Aim of the exercise » Those lines of the data that hold the word "Автомат" are to be copied out.

Working data »
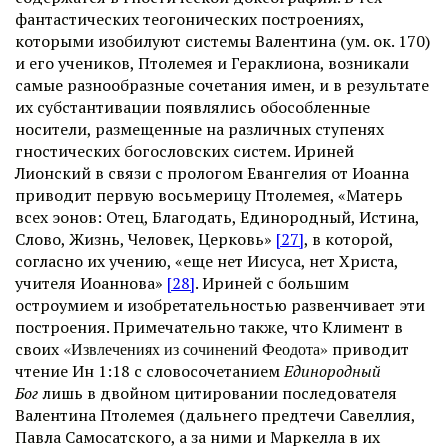
фантастических теогонических построениях,
которыми изобилуют системы Валентина (ум. ок. 170)
и его учеников, Птолемея и Гераклиона, возникали
самые разнообразные сочетания имен, и в результате
их субстантивации появлялись обособленные
носители, размещенные на различных ступенях
гностических богословских систем. Ириней
Лионский в связи с прологом Евангелия от Иоанна
приводит первую восьмерицу Птолемея, «Матерь
всех эонов: Отец, Благодать, Единородный, Истина,
Слово, Жизнь, Человек, Церковь»
[27]
, в которой,
согласно их учению, «еще нет Иисуса, нет Христа,
учителя Иоаннова»
[28]
. Ириней с большим
остроумием и изобретательностью развенчивает эти
построения. Примечательно также, что Климент в
своих
«Извлечениях из сочинений Феодота»
приводит
чтение Ин 1:18 с словосочетанием
Единородный
Бог
лишь в двойном цитировании последователя
Валентина Птолемея (дальнего предтечи Савеллия,
Павла Самосатского, а за ними и Маркелла в их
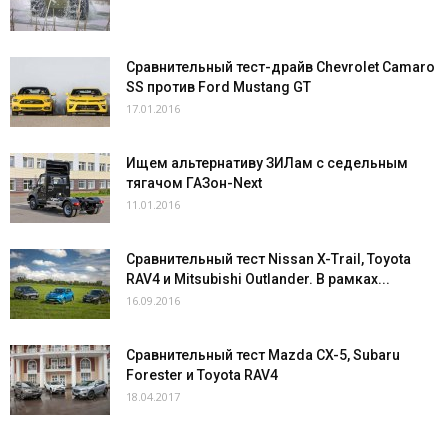
Сравнительный тест-драйв Chevrolet Camaro
SS против Ford Mustang GT
17.01.2016
Ищем альтернативу ЗИЛам с седельным
тягачом ГАЗон-Next
11.01.2016
Сравнительный тест Nissan X-Trail, Toyota
RAV4 и Mitsubishi Outlander. В рамках...
16.09.2016
Сравнительный тест Mazda CX-5, Subaru
Forester и Toyota RAV4
18.04.2017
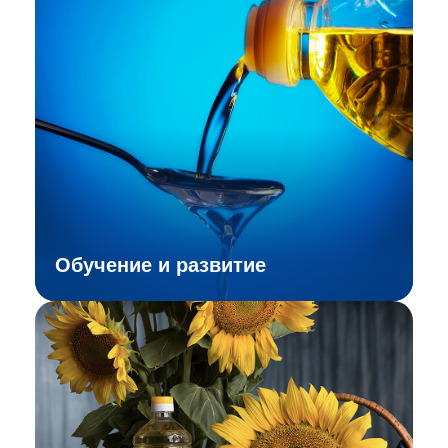
Обучение и развитие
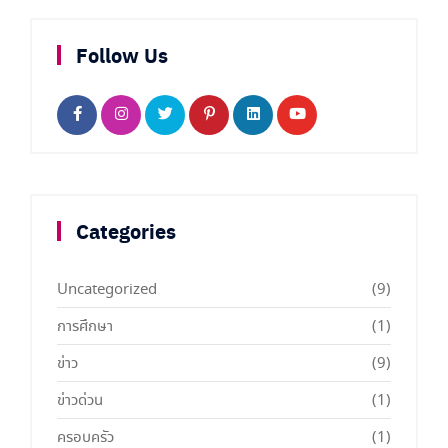
Follow Us
Categories
Uncategorized
(9)
การศึกษา
(1)
ข่าว
(9)
ข่าวด่วน
(1)
ครอบครัว
(1)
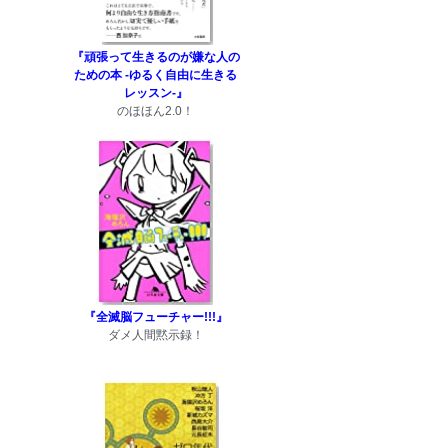
『頑張って生きるのが嫌な人の
ための本 -ゆるく自由に生きる
レッスン-』
のほほん2.0！
『全滅脳フューチャー!!!』
ダメ人間黙示録！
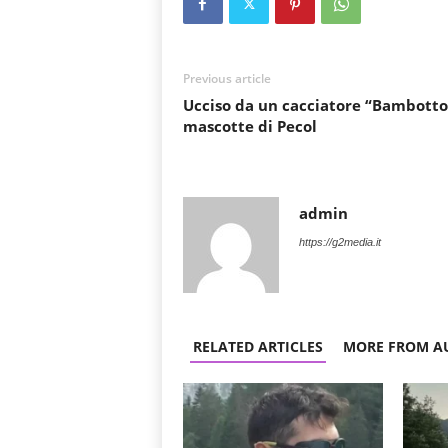
Previous article
Ucciso da un cacciatore “Bambotto”
mascotte di Pecol
admin
https://g2media.it
RELATED ARTICLES
MORE FROM A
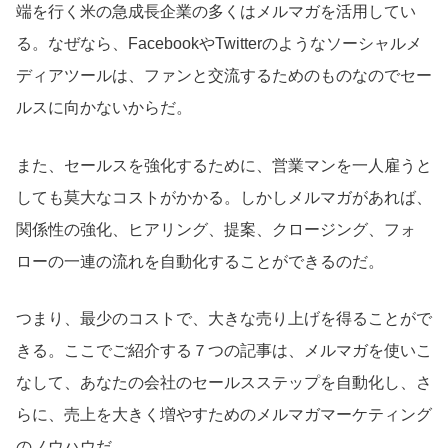
端を行く米の急成長企業の多くはメルマガを活用してい
る。なぜなら、FacebookやTwitterのようなソーシャルメ
ディアツールは、ファンと交流するためのものなのでセー
ルスに向かないからだ。
また、セールスを強化するために、営業マンを一人雇うと
しても莫大なコストがかかる。しかしメルマガがあれば、
関係性の強化、ヒアリング、提案、クロージング、フォ
ローの一連の流れを自動化することができるのだ。
つまり、最少のコストで、大きな売り上げを得ることがで
きる。ここでご紹介する７つの記事は、メルマガを使いこ
なして、あなたの会社のセールスステップを自動化し、さ
らに、売上を大きく増やすためのメルマガマーケティング
のノウハウだ。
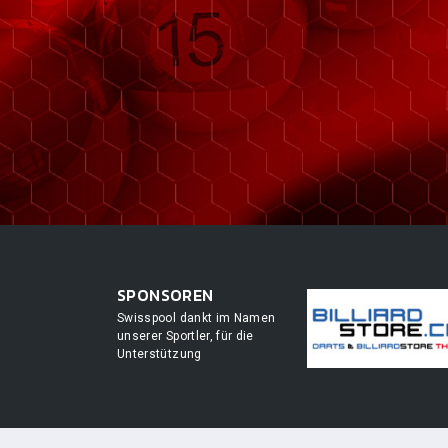
SPONSOREN
Swisspool dankt im Namen
unserer Sportler, für die
Unterstützung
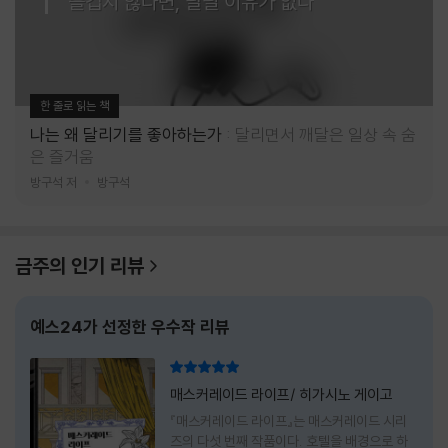
즐겁지 않다면, 달릴 이유가 없다
한 줄로 읽는 책
나는 왜 달리기를 좋아하는가
달리면서 깨달은 일상 속 숨
은 즐거움
방구석 저
방구석
금주의 인기 리뷰
예스24가 선정한 우수작 리뷰
리뷰 총점
매스커레이드 라이프/ 히가시노 게이고
『매스커레이드 라이프』는 매스커레이드 시리
즈의 다섯 번째 작품이다. 호텔을 배경으로 하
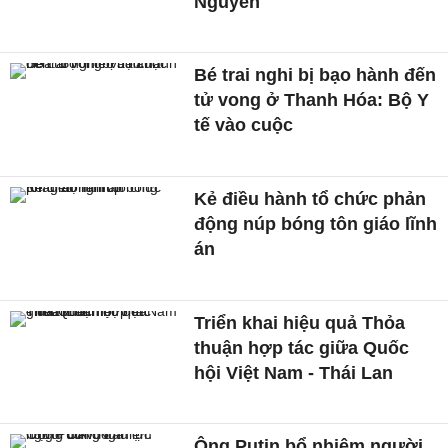
Nguyên
Bé trai nghi bị bạo hành đến
tử vong ở Thanh Hóa: Bộ Y
tế vào cuộc
Kẻ điều hành tổ chức phản
động núp bóng tôn giáo lĩnh
án
Triển khai hiệu quả Thỏa
thuận hợp tác giữa Quốc
hội Việt Nam - Thái Lan
Ông Putin bổ nhiệm người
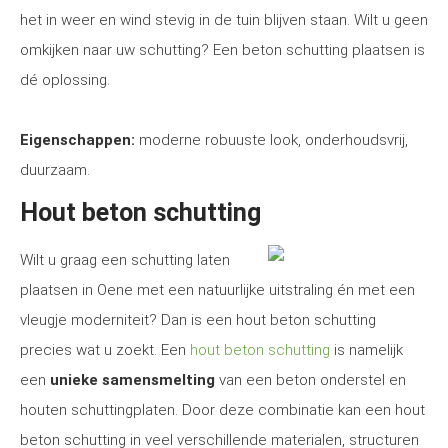
het in weer en wind stevig in de tuin blijven staan. Wilt u geen
omkijken naar uw schutting? Een beton schutting plaatsen is
dé oplossing.
Eigenschappen:
moderne robuuste look, onderhoudsvrij,
duurzaam.
Hout beton schutting
Wilt u graag een schutting laten
plaatsen in Oene met een natuurlijke uitstraling én met een
vleugje moderniteit? Dan is een hout beton schutting
precies wat u zoekt. Een
hout beton schutting
is namelijk
een
unieke samensmelting
van een beton onderstel en
houten schuttingplaten. Door deze combinatie kan een hout
beton schutting in veel verschillende materialen, structuren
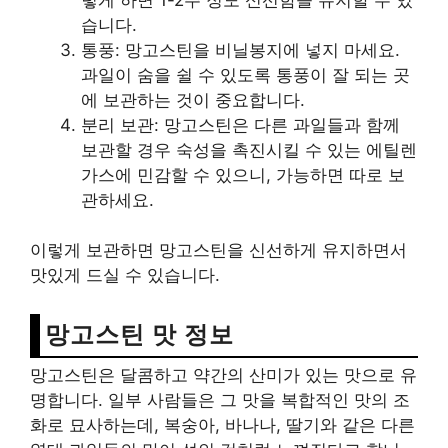
습니다.
통풍: 망고스틴을 비닐봉지에 넣지 마세요.
과일이 숨을 쉴 수 있도록 통풍이 잘 되는 곳
에 보관하는 것이 중요합니다.
분리 보관: 망고스틴은 다른 과일들과 함께
보관할 경우 숙성을 촉진시킬 수 있는 에틸렌
가스에 민감할 수 있으니, 가능하면 따로 보
관하세요.
이렇게 보관하면 망고스틴을 신선하게 유지하면서
맛있게 드실 수 있습니다.
망고스틴 맛 정보
망고스틴은 달콤하고 약간의 산미가 있는 맛으로 유
명합니다. 일부 사람들은 그 맛을 복합적인 맛의 조
화로 묘사하는데, 복숭아, 바나나, 딸기와 같은 다른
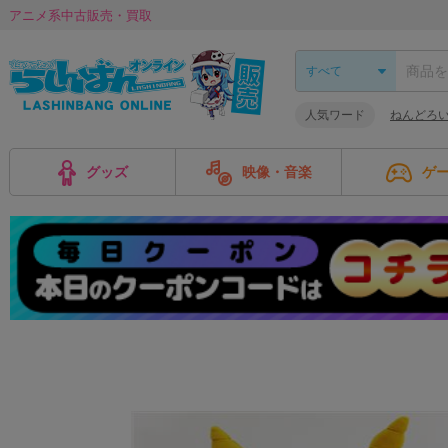
アニメ系中古販売・買取
人気ワード
ねんどろ
グッズ
映像・音楽
ゲ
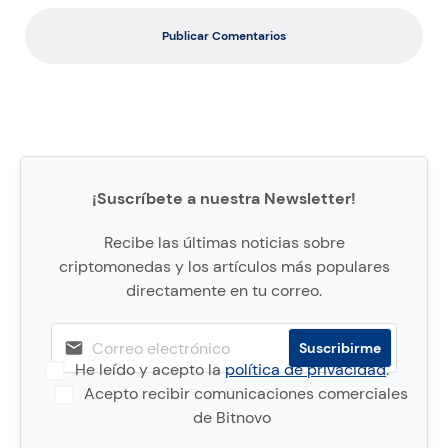
Publicar Comentarios
¡Suscríbete a nuestra Newsletter!
Recibe las últimas noticias sobre
criptomonedas y los artículos más populares
directamente en tu correo.
He leído y acepto la
política de privacidad
.
Acepto recibir comunicaciones comerciales
de Bitnovo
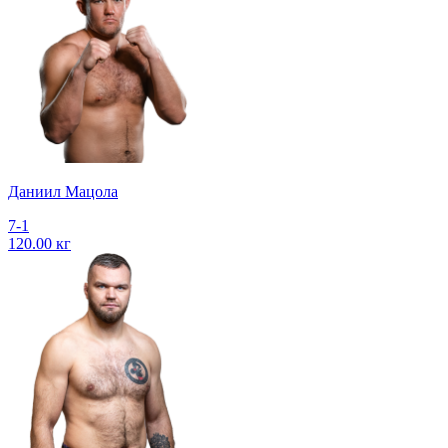
Даниил Мацола
7-1
120.00 кг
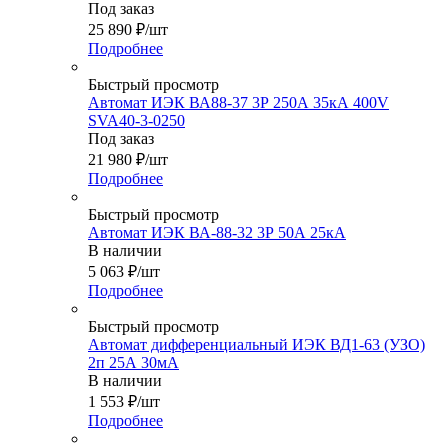
Под заказ
25 890
₽
/шт
Подробнее
Быстрый просмотр
Автомат ИЭК ВА88-37 3Р 250А 35кА 400V
SVA40-3-0250
Под заказ
21 980
₽
/шт
Подробнее
Быстрый просмотр
Автомат ИЭК ВА-88-32 3Р 50А 25кА
В наличии
5 063
₽
/шт
Подробнее
Быстрый просмотр
Автомат дифференциальный ИЭК ВД1-63 (УЗО)
2п 25А 30мА
В наличии
1 553
₽
/шт
Подробнее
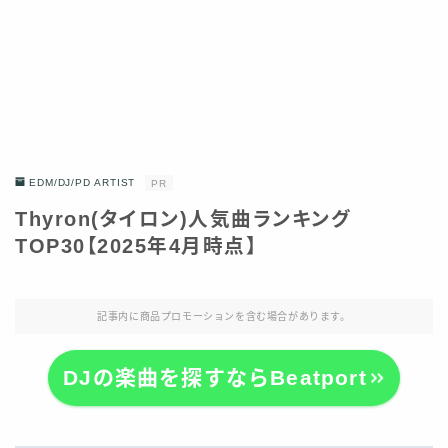
EDM/DJ/PD ARTIST
PR
Thyron(タイロン)人気曲ランキング
TOP30【2025年4月時点】
記事内に商品プロモーションを含む場合があります。
DJの楽曲を探すならBeatport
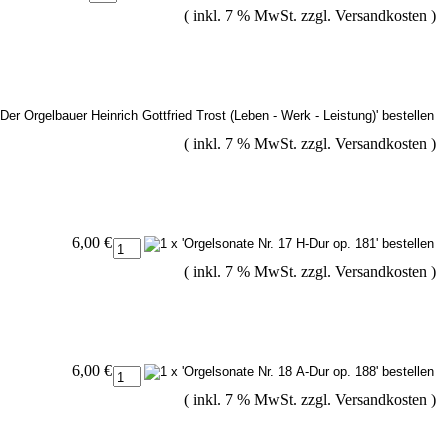
( inkl. 7 % MwSt. zzgl.
Versandkosten
)
( inkl. 7 % MwSt. zzgl.
Versandkosten
)
6,00 €
( inkl. 7 % MwSt. zzgl.
Versandkosten
)
6,00 €
( inkl. 7 % MwSt. zzgl.
Versandkosten
)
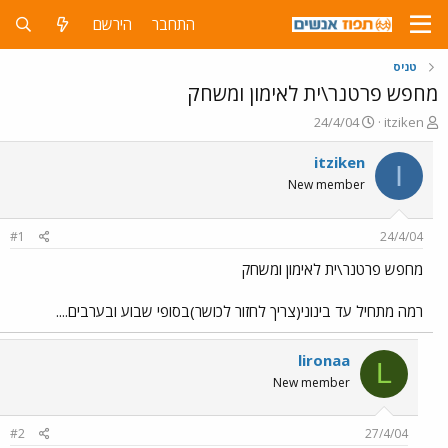
התחבר
הירשם
טניס
מחפש פרטנר\ית לאימון ומשחק
פ
פ
24/4/04
itziken
ו
ו
ת
ר
itziken
I
ח
ס
New member
ה
ם
נ
ב
ו
ת
#1
24/4/04
ש
א
א
ר
מחפש פרטנר\ית לאימון ומשחק
י
ך
רמה מתחיל עד בינוני(צריך לחזור לכושר)בסופי שבוע ובערבים....
lironaa
L
New member
#2
27/4/04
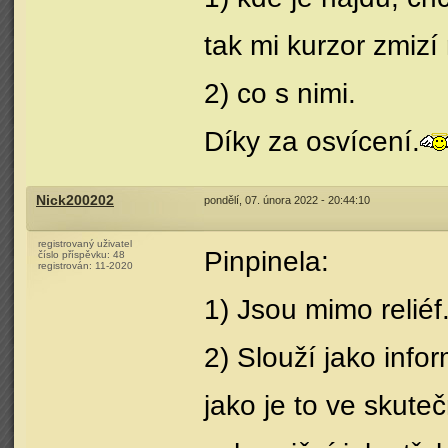
tak mi kurzor zmizí
2) co s nimi.
Díky za osvícení.
Nick200202
pondělí, 07. února 2022 - 20:44:10
registrovaný uživatel
Pinpinela:
číslo příspěvku:
48
registrován:
11-2020
1) Jsou mimo reliéf.
2) Slouží jako inf
jako je to ve skute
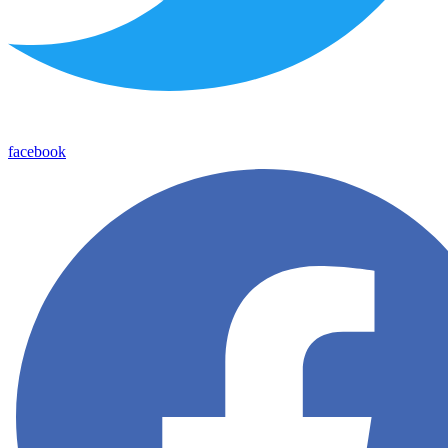
facebook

Solution to the problem »
Автомат ИЭК ВА88-37 3Р 250А 35кА 400V
Автомат ИЭК ВА-88-32 3Р 50А 25кА
Автомат дифференциальный ИЭК ВД1-63 (УЗО)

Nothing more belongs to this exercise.